Throughout the fall of 2006 the polls showed Darcy Burner steadily closing in on Dave Reichert. While her internal polling never showed her with a lead, several other polls showed the race within the margin of error during the final weeks, and momentum seemed to be on her side. Even on election night, trailing by a few thousand votes, there were some experienced vote counters who projected a narrow Burner victory, with late absentee ballots shifting the race her way.
Well, it didn’t happen. Throughout most of the district late absentees trended toward Dave Reichert, who gradually expanded his lead as votes were tallied.
In retrospect it seems clear that Burner’s momentum stalled around mid October, with the race breaking slightly toward Reichert during the final two weeks of the campaign. No doubt there were a number of factors responsible for Reichert’s victory, but many observers credit his sexist and demeaning “job interview” ad… and the Burner campaign’s failure to adequately respond.
Will 2008 be a replay?
Once again Burner closed sharply on Reichert, with several polls showing her with a small but significant lead by mid October.

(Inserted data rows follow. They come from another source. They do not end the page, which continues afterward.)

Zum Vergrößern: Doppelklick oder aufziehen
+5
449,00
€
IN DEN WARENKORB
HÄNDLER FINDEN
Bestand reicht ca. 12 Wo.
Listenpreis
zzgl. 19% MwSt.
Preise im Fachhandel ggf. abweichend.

And once again the Reichert campaign has attempted to swing the race his way with a demeaning and dishonest ad.
No doubt the “Harvard Hoax” ad is effective; there is plenty of anecdotal evidence suggesting that many viewers come away believing that Burner never earned a degree from Harvard at all. But this time the Burner campaign has directly responded with an ad of its own, calling Reichert’s lies “pathetic”, and assuring voters that she did indeed graduate from Harvard.
But perhaps the real game changer this election season is the diminishing opportunity for a game changing ad at all, when viewed in the context of the unprecedented torrent of negative advertising that has flooded our airwaves in recent weeks… much of it courtesy of the $7 million the BIAW and RGA dumped into the governor’s race at the last minute.

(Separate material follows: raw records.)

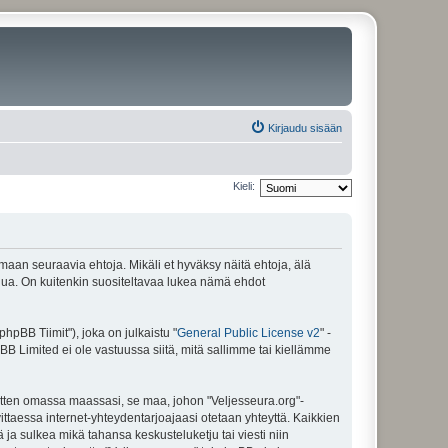
Kirjaudu sisään
Kieli:
amaan seuraavia ehtoja. Mikäli et hyväksy näitä ehtoja, älä
ua. On kuitenkin suositeltavaa lukea nämä ehdot
pBB Tiimit"), joka on julkaistu "
General Public License v2
" -
BB Limited ei ole vastuussa siitä, mitä sallimme tai kiellämme
sitten omassa maassasi, se maa, johon "Veljesseura.org"-
arvittaessa internet-yhteydentarjoajaasi otetaan yhteyttä. Kaikkien
 ja sulkea mikä tahansa keskusteluketju tai viesti niin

In the context of this tidal wave of negativity, the “Havard Hoax” ad comes across as just another ripple… just another attack ad lost in the deafening roar of a sea of attack ads. Add to that the general distraction of the presidential race, and it becomes harder and harder for any one political ad to make a difference. Even the NRCC’s predictably effective “she’s gonna raise your taxes” ads get lost in the noise of “she’s gonna raise your taxes” ads launched against Gov. Gregoire.
“Yeah, we know already…” the vast majority of voters must be screaming to themselves, “She’s a Democrat. She’s going to raise our taxes. We get it.” Who exactly “she” is, and in what race, well, what’s the difference?

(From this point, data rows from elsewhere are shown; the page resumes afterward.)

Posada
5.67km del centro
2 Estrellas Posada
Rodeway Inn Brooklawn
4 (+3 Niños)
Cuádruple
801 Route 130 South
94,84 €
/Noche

Compare that to the 2006 cycle, when the biggest race on the ticket, Cantwell vs. McGavick, had already effectively been over for weeks, and McGavick shifted toward softer ads to preserve his reputation. In that context the job interview ad could stand out. In 2008… well… not so much.
I’m not claiming victory or anything, or making any predictions, but I do think it reasonable to suppose that Reichert has faced a much greater challenge this year in his efforts to close out the campaign trashing Burner’s character and reputation. And for that, the BIAW and RGA’s seemingly bottomless warchest deserves at least some of the credit.